Over 150 scholars who teach about the Holocaust called on the U.S. Holocaust Memorial Museum to retract a previous statement disregarding migrant camps on the southern border as concentration camps.
The New York Review of Books reported the open letters says the “core of Holocaust education is to alert the public to dangerous developments that facilitate human rights violations and pain and suffering; pointing to similarities across time and space is essential for this task.”
“The Museum’s decision to completely reject drawing any possible analogies to the Holocaust, or to the events leading up to it, is fundamentally ahistorical,” the letter said.
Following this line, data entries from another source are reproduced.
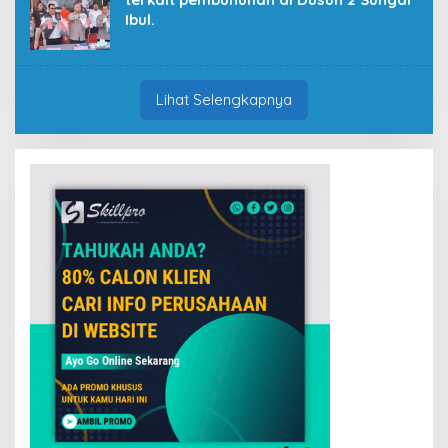
Ibul.
Lihat Selengkapnya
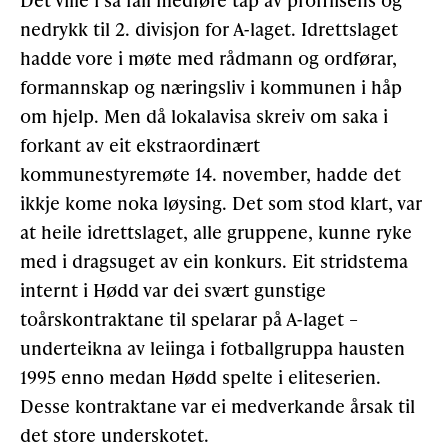
nedrykk til 2. divisjon for A-laget. Idrettslaget
hadde vore i møte med rådmann og ordførar,
formannskap og næringsliv i kommunen i håp
om hjelp. Men då lokalavisa skreiv om saka i
forkant av eit ekstraordinært
kommunestyremøte 14. november, hadde det
ikkje kome noka løysing. Det som stod klart, var
at heile idrettslaget, alle gruppene, kunne ryke
med i dragsuget av ein konkurs. Eit stridstema
internt i Hødd var dei svært gunstige
toårskontraktane til spelarar på A-laget –
underteikna av leiinga i fotballgruppa hausten
1995 enno medan Hødd spelte i eliteserien.
Desse kontraktane var ei medverkande årsak til
det store underskotet.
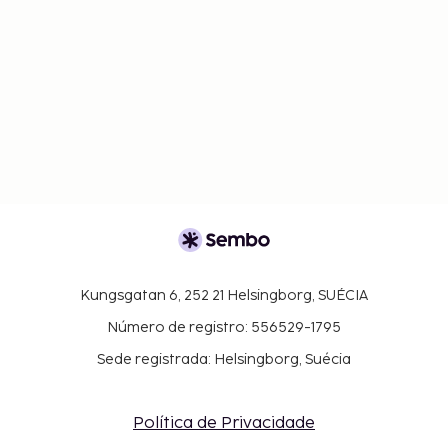
Kungsgatan 6, 252 21 Helsingborg, SUÉCIA
Número de registro: 556529-1795
Sede registrada: Helsingborg, Suécia
Política de Privacidade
“It has the potential to inflict severe damage on the Museum’s ability to continue its role as a credible, leading global institution dedicated to Holocaust memory, Holocaust education, and research in the field of Holocaust and genocide studies,” they write.
The scholars comments come after Rep. Alexandria Ocasio-Cortez said in an Instagram live video that the U.S. “is running concentration camps on our southern border.”
While she didn’t mention the Holocaust specifically, she did call President Trump a “fascist” president.
Ms. Ocasio-Cortez received widespread criticism for her characterization from Democrats and Republicans. Days later, the museum released a statement saying it “unequivocally rejects efforts to create analogies between the Holocaust and other events, whether historical or contemporary.”
Ms. Ocasio-Cortez and other representatives toured three migrant facilities Monday, where Rep. Norma Torres said she witnessed “inhumane conditions” that were “embarrassing” for the U.S.